Cette épidémie est causée par la souche rare Bundibugyo du virus Ebola, pour laquelle aucun vaccin homologué n’est actuellement disponible. Cette particularité complique considérablement les efforts de riposte déployés par les autorités sanitaires et leurs partenaires internationaux.
Les experts de santé publique redoutent par ailleurs que le nombre réel d’infections soit largement supérieur aux chiffres officiels. Le suivi des personnes contacts demeure difficile dans plusieurs zones touchées, notamment en raison de l’insécurité persistante, des déplacements de populations et des contraintes logistiques auxquelles sont confrontées les équipes de terrain.

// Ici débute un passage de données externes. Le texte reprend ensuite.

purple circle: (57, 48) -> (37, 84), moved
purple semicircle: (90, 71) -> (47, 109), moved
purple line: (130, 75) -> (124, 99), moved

L’épicentre de l’épidémie reste la province de l’Ituri, mais des cas ont également été signalés dans certaines zones du Nord-Kivu et du Sud-Kivu. Les autorités sanitaires poursuivent les opérations de surveillance, d’isolement des malades et de sensibilisation communautaire afin de freiner la propagation du virus.
Au-delà de l’urgence sanitaire, cette crise intervient dans un contexte économique stratégique. La RDC occupe une place centrale dans l’approvisionnement mondial en cobalt et en cuivre, deux minerais essentiels à la fabrication des batteries pour véhicules électriques et aux technologies de transition énergétique. Toute dégradation prolongée de la situation pourrait ainsi avoir des répercussions bien au-delà des frontières du pays.